The ingenuity of Fischer as a conductor is worthy of Stravinsky; he is full of invention and humour, open to new ideas and a great combinator. It is just a trivial matter that the opening composition, Four Norwegian Moods, starts cued in by the concert master without the conductor, who marches to the stage only to the first bars of Intrada, and smilingly starts directing the piece when it is already being played – a small thing, but with a message: the greetings of the free, experimenting spirit and non-conformism. How else other than in a non-conformist way could Stravinsky be played? This is reflected in Tango: as the outlandish, tart piece begins, two musicians of the orchestra, Noémi Molnár (violin) and Zoltán Fekete (viola) get up leaving their instrument on their chair to perform a professionally choreographed ballroom partner dance in the same, gloomily demimonde style as that of the composition. Then, we transcend and ascend during the Symphony of Psalms, one of the masterpieces of the 20th century, in a congenial rendition with Cantemus Mixed Choir of Nyíregyháza (choirmaster: Soma Szabó). This work is both reserved and moving, conjuring up an imaginary archaic Jewish music while all its sound are modern.
The conducting of Fischer and the razor sharp playing of the Festival Orchestra illuminate some important elements of Stravinsky’s musical thinking: the role of the obstinate repetitions, the decisive importance of the typical “alienated” characters, the giving up of the symmetry principle resulting in a dazzling variety of irregular rhythmic and metric structures, and, of course, the mosaic-like compositional technique, which, using film-like sharp cuts, places strongly contrasting short elements next to each other to create a great form from small fragments just like postmodern prose will do half a century later.
This is an outstanding concert: each moment is sensuous and each moment is thought provoking.

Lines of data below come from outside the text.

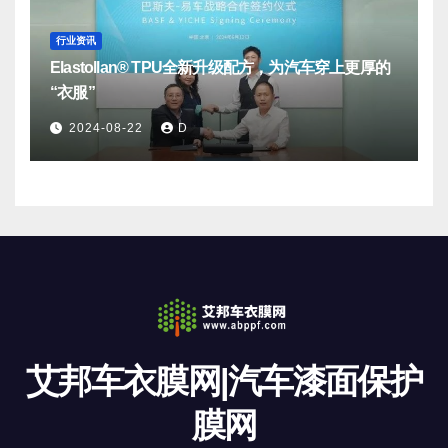
行业资讯
Elastollan® TPU全新升级配方，为汽车穿上更厚的
“衣服”
2024-08-22
D
艾邦车衣膜网|汽车漆面保护
膜网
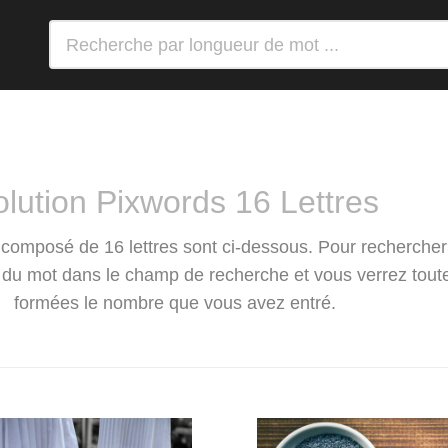
olution Pixwords 16 Lettres
composé de 16 lettres sont ci-dessous. Pour rechercher
s du mot dans le champ de recherche et vous verrez tout
formées le nombre que vous avez entré.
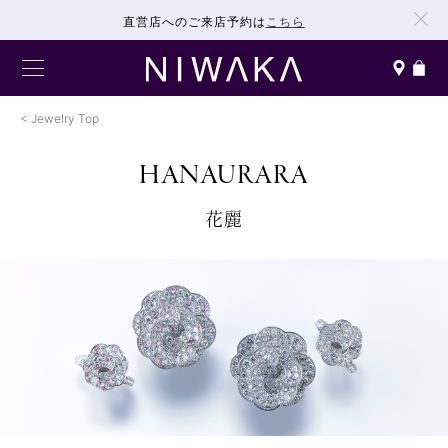
直営店へのご来店予約は
こちら
Jewelry Top
HANAURARA
花麗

The unsurpassable conclusion is no doubt the closing piece, The Rite of Spring played with extraordinary concentration and elemental force, grabbing the audience by the throat, nailing them to their chair, and then smashing them against the wall. This is a brutally great performance, although I am not surprised since we have long known from earlier experiences that Fischer is one of the greatest living interpreters of The Rite of Spring, and his orchestra is worthy of him in every respect. Still, it is astonishing to hear this extraordinary rendition and we are left in a stupor of silence when it ends. And how did we feel when, after all that, the orchestra stood up and, metamorphosing into a chorus, faced us with yet another Stravinsky in the encore, after the Jewish and the pagan, this time the Christian, singing Ave Maria clearly and with devotion? I am lost for words to describe it.